▸ **SUPPLIED RECORDS**:
==*==
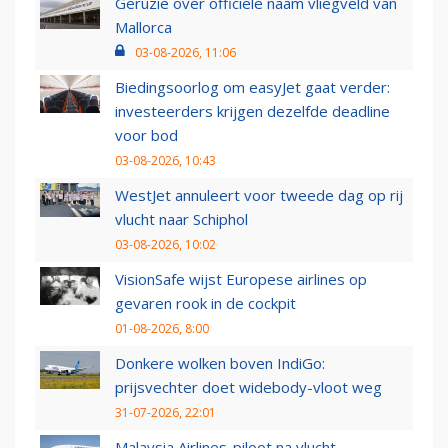
Geruzie over officiële naam vliegveld van
Mallorca
03-08-2026, 11:06
Biedingsoorlog om easyJet gaat verder:
investeerders krijgen dezelfde deadline
voor bod
03-08-2026, 10:43
WestJet annuleert voor tweede dag op rij
vlucht naar Schiphol
03-08-2026, 10:02
VisionSafe wijst Europese airlines op
gevaren rook in de cockpit
01-08-2026, 8:00
Donkere wolken boven IndiGo:
prijsvechter doet widebody-vloot weg
31-07-2026, 22:01
Malaysia Airlines-piloot na vlucht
==*==
▸ **WHAT NEEDS TO BE DONE**: Transcribe everything above exactly. Do not include the pictures.

▸ **TASK RESULT**:
Geruzie over officiële naam vliegveld van
Mallorca
03-08-2026, 11:06
Biedingsoorlog om easyJet gaat verder:
investeerders krijgen dezelfde deadline
voor bod
03-08-2026, 10:43
WestJet annuleert voor tweede dag op rij
vlucht naar Schiphol
03-08-2026, 10:02
VisionSafe wijst Europese airlines op
gevaren rook in de cockpit
01-08-2026, 8:00
Donkere wolken boven IndiGo:
prijsvechter doet widebody-vloot weg
31-07-2026, 22:01
Malaysia Airlines-piloot na vlucht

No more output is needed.